Zeeman: “Schedule cycling team can go into the trash can”

Zeeman: “Schedule cycling team can go into the trash can”

All the schedules that cycling team Team Jumbo-Visma had made for this season can be thrown away thanks to the corona crisis. With the strongest team ever, the Dutch team would take a shot at the final victory in the Tour de France, this summer. But for now, Tom Dumoulin, Primoz Roglic and Steven Kruijswijk are only working on maintaining their condition. Indoors or outdoors, depending on the country where they are staying.

“We don’t have a goal right now”, Merijn Zeeman, sports director of Team Jumbo-Visma, says to the general Dutch press office ANP. “When everything gets going again, we’ll have to go back to the drawing board.” According to Zeeman, a thorough preparation for the Tour requires six to eight weeks. That includes, for example, designated training. “For the time being, most of our riders only train on a bike roller.”

Team Jumbo-Visma decided to cancel their participation in races like Paris-Nice and Milan-Sanremo before the season had truly started. “We are a team that takes social responsibility. If we think that the health of the riders and staff, but in fact of society as a whole, is at risk, we don’t think we should be racing.” Zeeman doesn’t think he has to make the same decision about participating in the Tour. “For now I assume the UCI and the ASO (organiser of Paris-Nice, but also of the Tour) have learned from the mistake to let Paris-Nice continue.”

Zeeman and certainly the riders are waiting for a goal on the horizon. “Now training is, as far as possible, maintenance and perhaps also distraction. We realise that the chance of the Tour taking place is very small. Also because there can’t really be a fair competition.”

But what if the Tour disappears, but later, in August, the Vuelta will continue? Will the ‘dream team’ with which Jumbo-Visma wanted to go to the Tour go to Spain instead? Zeeman doesn’t rule out that possibility. “If they could cycle again, all the old plans would go to waste. Then there might also be a new cycling calendar.”
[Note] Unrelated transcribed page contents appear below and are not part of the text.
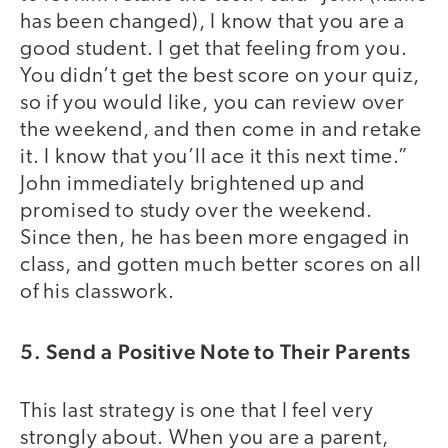
has been changed), I know that you are a
good student. I get that feeling from you.
You didn’t get the best score on your quiz,
so if you would like, you can review over
the weekend, and then come in and retake
it. I know that you’ll ace it this next time.”
John immediately brightened up and
promised to study over the weekend.
Since then, he has been more engaged in
class, and gotten much better scores on all
of his classwork.
5. Send a Positive Note to Their Parents
This last strategy is one that I feel very
strongly about. When you are a parent,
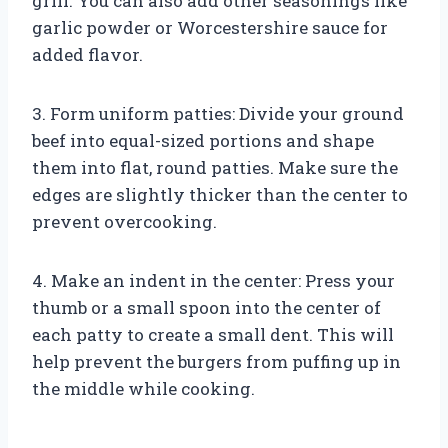
grill. You can also add other seasonings like
garlic powder or Worcestershire sauce for
added flavor.
3. Form uniform patties: Divide your ground
beef into equal-sized portions and shape
them into flat, round patties. Make sure the
edges are slightly thicker than the center to
prevent overcooking.
4. Make an indent in the center: Press your
thumb or a small spoon into the center of
each patty to create a small dent. This will
help prevent the burgers from puffing up in
the middle while cooking.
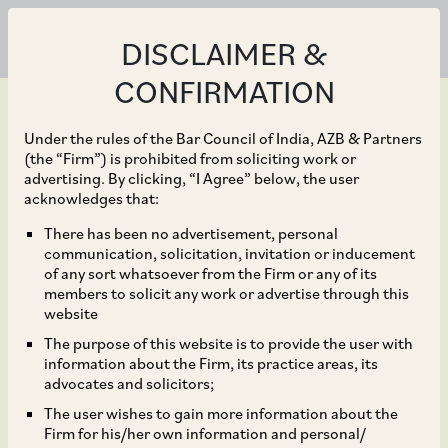
DISCLAIMER &
CONFIRMATION
Under the rules of the Bar Council of India, AZB & Partners
(the “Firm”) is prohibited from soliciting work or
advertising. By clicking, “I Agree” below, the user
Mar 14, 2018
acknowledges that:
CCI dismisses
There has been no advertisement, personal
communication, solicitation, invitation or inducement
allegations of abuse of
of any sort whatsoever from the Firm or any of its
members to solicit any work or advertise through this
dominance against SKF
website
The purpose of this website is to provide the user with
India Limited*
information about the Firm, its practice areas, its
advocates and solicitors;
The user wishes to gain more information about the
Firm for his/her own information and personal/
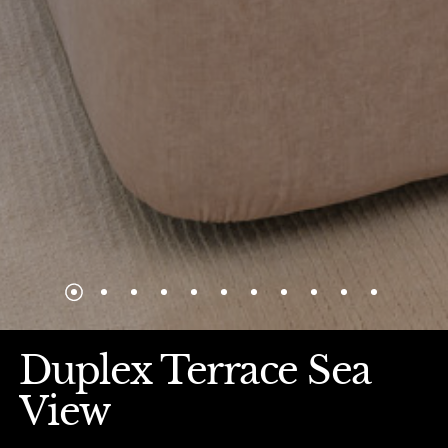
Duplex Terrace Sea
View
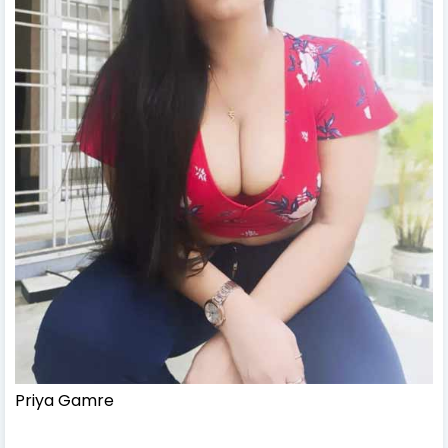
Priya Gamre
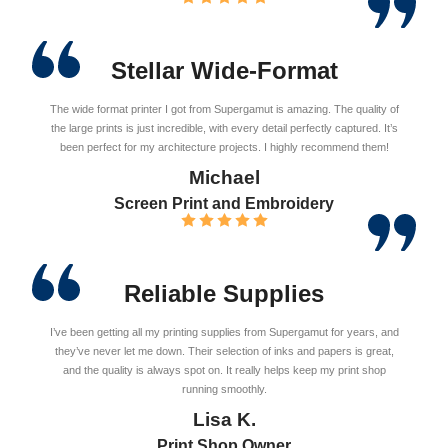
Stellar Wide-Format
The wide format printer I got from Supergamut is amazing. The quality of
the large prints is just incredible, with every detail perfectly captured. It’s
been perfect for my architecture projects. I highly recommend them!
Michael
Screen Print and Embroidery
Reliable Supplies
I’ve been getting all my printing supplies from Supergamut for years, and
they’ve never let me down. Their selection of inks and papers is great,
and the quality is always spot on. It really helps keep my print shop
running smoothly.
Lisa K.
Print Shop Owner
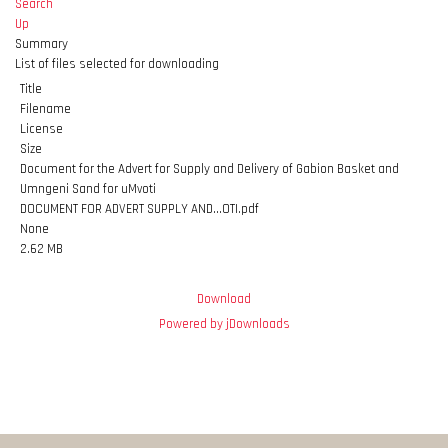
Search
Up
Summary
List of files selected for downloading
Title
Filename
License
Size
Document for the Advert for Supply and Delivery of Gabion Basket and
Umngeni Sand for uMvoti
DOCUMENT FOR ADVERT SUPPLY AND...OTI.pdf
None
2.62 MB
Download
Powered by jDownloads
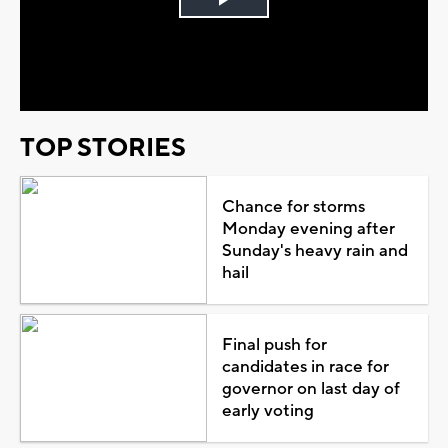
Play
Video
TOP STORIES
Chance for storms
Monday evening after
Sunday's heavy rain and
hail
Final push for
candidates in race for
governor on last day of
early voting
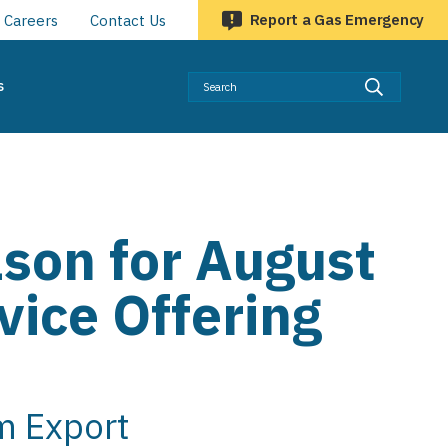
Report a Gas Emergency
Careers
Contact Us
Searc
s
ason for August
vice Offering
m Export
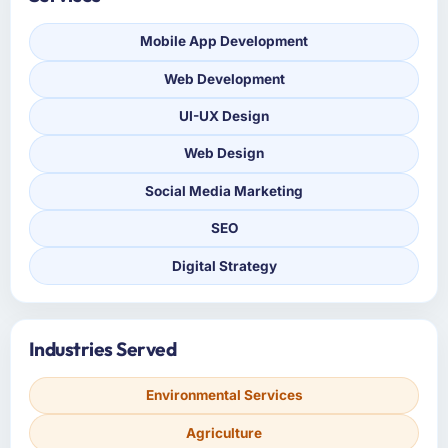
Mobile App Development
Web Development
UI-UX Design
Web Design
Social Media Marketing
SEO
Digital Strategy
Industries Served
Environmental Services
Agriculture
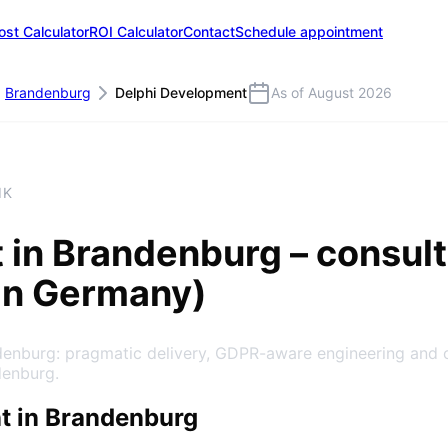
ost Calculator
ROI Calculator
Contact
Schedule appointment
Brandenburg
Delphi Development
As of August 2026
IK
t
in
Brandenburg
– consult
in Germany)
denburg: pragmatic delivery, GDPR-aware engineering and 
denburg.
t in Brandenburg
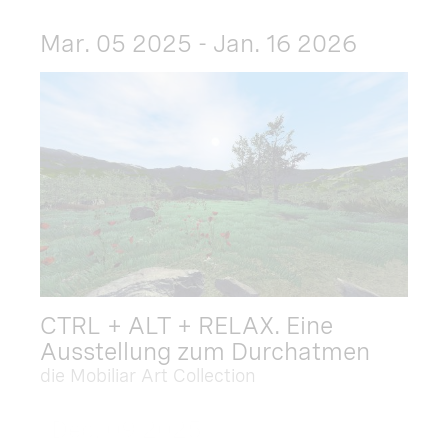
Mar. 05 2025 - Jan. 16 2026
CTRL + ALT + RELAX. Eine
Ausstellung zum Durchatmen
die Mobiliar Art Collection
Dec. 09 2025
Bizarre times, says Zeeman, who hopes to get something positive out of it. “We’re now also starting up things like personality tests, we’re continue to work on the development of the food coach app so that we can say that we’ve not been idle when the world starts spinning again. It’s a pity, especially because we had big plans. But we are now facing a crisis on an unprecedented scale. There are more important things at the moment. They transcend this sport.”